Investors need the comfort of knowing that project decisions are as unbiased as possible, from the first resource definition through to development. Exploration and mining companies need the ability to make go/no-go decisions based on a sound combination of technical merit and economic understanding.
Given these needs, it is in the best interests of companies to select third party entities to conduct their cost estimates.
Here are three key reasons to avoid conducting in-house mine cost estimates.
Independence is, by far, the number one reason to use third parties for cost estimating. Governments and investors alike often require the independent, unbiased approach offered by a third party.
There are real costs associated with conducting project cost estimates in-house. These costs are directly related to the time required for gathering cost data and the subsequent process of developing a spreadsheet-based model for reasonable estimates. An individual dedicated 100% to the task of gathering costs and developing estimates may require months to complete the job, especially if the evaluator has not estimated costs for a project before. What is this cost to the company? It may very well exceed the cost to have an outside group perform the cost estimate, as well as critical time lost.
Most mining engineers and many geologists and investment professionals are capable of conducting mine cost estimating tasks; however, it should be considered that unless these professionals are routinely involved in the process, aspects of the project may be missed in the estimate or the time involved with completing the task only serves to exacerbate the cost of cost estimates. Cost estimators that are well versed in the niche will be more thorough and less likely to make costly mistakes or omissions. They are also more likely to be efficient and expedient.
Superior third-party consultants have mining industry experience and are comprised of a team of experts with practical knowledge in geology, engineering, mine development, mineral processing, cost estimating, and economic analysis. They also have an inherent understanding of the broader implications for quality cost estimates in the early stages of project development.

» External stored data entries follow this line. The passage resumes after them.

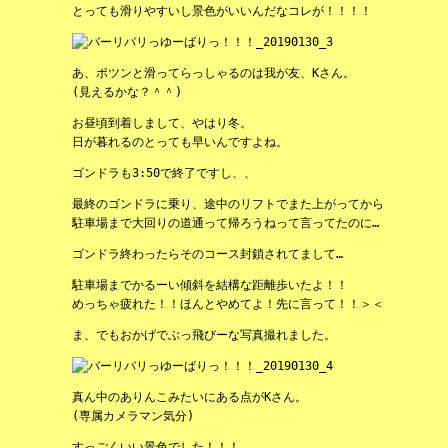
とっても滑りやすいし景色がいいんだなコレが！！！！
あ、ポツンと滑ってらっしゃるのは我が友、Kさん。
(見えるかな？＾＾)
お昼頃到着しまして、やはり冬。
日が暮れるのとっても早いんですよね。
ゴンドラも3:50で終了ですし、、
最終のゴンドラに乗り、途中のリフトでまた上がってから
駐車場まで大回りの道通って帰ろうねって言ってたのに…
ゴンドラ終わったらそのコース封鎖されてまして…
駐車場までかるーい傾斜を結構な距離歩いたよ！！
めっちゃ疲れた！！ほんとやめてよ！先に言って！！＞＜
ま、でもおかげでぶっ飛びーな写真撮れました。
真ん中のありんこみたいにある点がKさん。
(専属カメラマン気分)
すっごくいい景色でした！！！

Brad Terhune is a cost analyst/senior geologist with Mining Intelligence : [email protected]
3 Comments
George MacKenzie
sometimes it is difficult to distinguish between poor cost estimates and poor operating management
Art Easian
I disagree – Consultants move on but Company personnel can be held accountable for their estimates. NI 43-101 should simply allow an independent audit where there is a material change. Adding to the issue is the long lead time of development to production. An independent firm will move on and each change of independent consultants means a new team with new ideas. Every change of direction brings delays and higher cost. Let the mine team be accountable and a consulting firm do the audit. The mine team will then know exactly where the ore is and how to mine it.
ThaOracle
What if I were to tell you ……… that I also disagree and the exact opposite is true. I can list 10 or more reasons they should be done in-house – particularly as applied to resource models, pit design, and mining/processing/G&A operating cost estimates, and for that matter many aspects/disciplines within capital cost estimates. Considering the source/agenda of this article and having 35+ yrs experience split between both operations and engineering firms (small to multi-national), I have rarely come across a competent estimator with much if any operating/budgeting or estimating experience on the engineering side, or a firm willing to warrant their work product. I have however, come across a bushel basket full of bad estimates and a nearly universal lack of accountability.